I am civil engineer specialized in Planning/ Scheduling and cost control 
i want to make a decision to choose between Australia or Canada

the weather does not concern me .what i am looking for is 

easy to find a job

shorter time to obtain citizenship 

i looked at jobs websites for both countries 

Canada seem to have double the number of vacancies available for my job 

but on other hand Canada has higher unemployment rate than Australia


----------



## ChrisJAnderson (Dec 17, 2012)

Another thing you should look at is the probability of getting PR. Canada has a cap of 300 professionals per profession. So the odds aren't in your favour.


----------



## SHJ (Apr 11, 2011)

Hi, I am currently living in Sydney AUS, but we are from Toronto Canada. If you don't mind the winters, Canada is better. Immigration laws are easier than AUS and the cost of living is much cheaper in Canada.

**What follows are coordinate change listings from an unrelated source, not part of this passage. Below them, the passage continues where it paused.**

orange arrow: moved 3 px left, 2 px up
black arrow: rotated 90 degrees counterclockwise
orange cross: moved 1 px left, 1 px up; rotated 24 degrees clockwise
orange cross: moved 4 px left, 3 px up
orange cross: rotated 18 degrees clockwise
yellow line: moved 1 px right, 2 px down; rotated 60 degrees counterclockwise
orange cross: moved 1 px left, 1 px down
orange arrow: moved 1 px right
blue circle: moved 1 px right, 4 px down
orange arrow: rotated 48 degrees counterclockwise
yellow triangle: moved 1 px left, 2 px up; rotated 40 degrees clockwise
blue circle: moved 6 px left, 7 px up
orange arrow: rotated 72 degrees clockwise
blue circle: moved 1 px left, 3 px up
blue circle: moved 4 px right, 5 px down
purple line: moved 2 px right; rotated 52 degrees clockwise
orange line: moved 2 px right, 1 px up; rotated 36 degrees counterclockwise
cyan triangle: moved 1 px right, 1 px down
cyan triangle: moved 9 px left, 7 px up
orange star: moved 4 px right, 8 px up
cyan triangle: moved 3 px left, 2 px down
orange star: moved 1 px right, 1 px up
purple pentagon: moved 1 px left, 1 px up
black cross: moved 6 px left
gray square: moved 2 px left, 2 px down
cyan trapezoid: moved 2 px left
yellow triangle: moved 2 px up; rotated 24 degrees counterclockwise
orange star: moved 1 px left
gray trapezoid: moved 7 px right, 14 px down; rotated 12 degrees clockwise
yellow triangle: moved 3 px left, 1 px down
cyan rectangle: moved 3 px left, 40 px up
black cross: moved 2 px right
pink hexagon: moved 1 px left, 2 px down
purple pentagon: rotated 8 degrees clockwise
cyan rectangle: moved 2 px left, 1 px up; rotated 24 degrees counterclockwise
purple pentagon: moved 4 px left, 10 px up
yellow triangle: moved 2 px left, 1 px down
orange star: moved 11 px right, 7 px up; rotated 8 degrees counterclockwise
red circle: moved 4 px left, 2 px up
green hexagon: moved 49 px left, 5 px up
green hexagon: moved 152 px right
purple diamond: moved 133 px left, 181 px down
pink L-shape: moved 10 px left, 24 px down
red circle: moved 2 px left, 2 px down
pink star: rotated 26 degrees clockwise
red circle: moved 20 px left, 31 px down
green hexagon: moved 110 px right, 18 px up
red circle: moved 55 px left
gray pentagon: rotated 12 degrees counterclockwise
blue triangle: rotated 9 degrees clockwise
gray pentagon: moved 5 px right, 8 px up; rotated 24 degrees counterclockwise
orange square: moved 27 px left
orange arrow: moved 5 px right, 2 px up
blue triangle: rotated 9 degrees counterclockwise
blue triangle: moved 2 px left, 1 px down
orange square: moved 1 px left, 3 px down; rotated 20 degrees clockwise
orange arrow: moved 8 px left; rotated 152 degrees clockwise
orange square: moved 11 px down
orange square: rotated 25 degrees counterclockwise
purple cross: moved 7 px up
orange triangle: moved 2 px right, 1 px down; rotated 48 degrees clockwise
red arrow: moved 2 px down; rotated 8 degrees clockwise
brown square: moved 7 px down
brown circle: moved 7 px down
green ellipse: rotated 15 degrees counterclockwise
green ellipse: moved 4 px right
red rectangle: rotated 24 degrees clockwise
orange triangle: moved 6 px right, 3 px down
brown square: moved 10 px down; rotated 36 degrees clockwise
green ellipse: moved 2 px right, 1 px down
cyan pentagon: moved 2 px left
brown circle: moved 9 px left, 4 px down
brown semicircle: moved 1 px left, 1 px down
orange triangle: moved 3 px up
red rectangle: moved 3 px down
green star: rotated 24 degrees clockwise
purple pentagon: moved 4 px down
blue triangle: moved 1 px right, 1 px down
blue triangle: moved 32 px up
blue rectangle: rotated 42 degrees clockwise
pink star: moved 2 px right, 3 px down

We are working to come back, we can't get over the cost of living here.. rents are out of this world, taxis, meals etc.. the minimum wage is AUS is $18/hour, so any business that requires people will charge a lot for goods or services.. crazy expensive! Hope this helps.


----------



## Jrge (Mar 22, 2011)

Hi,


ahmedsamir said:


> Hello
> 
> I am civil engineer specialized in Planning/ Scheduling and cost control
> i want to make a decision to choose between Australia or Canada
> ...


I was offered to be relocated in either Country, and despite the fact Canada is bitterly cold, my family and I wouldn't trade it for Australia.

Animo
(Cheers)


----------



## ahmedsamir (Mar 19, 2012)

thanks for all repliers 

my real goal is to get new citizenship i do not care about the weather
what concern me is 
1- how easy to finding a job ( i know Oz pay more but is it easy to find job there ?"
2- level of discrimination ( racism) 
3- Citizenship process time

Thanks


----------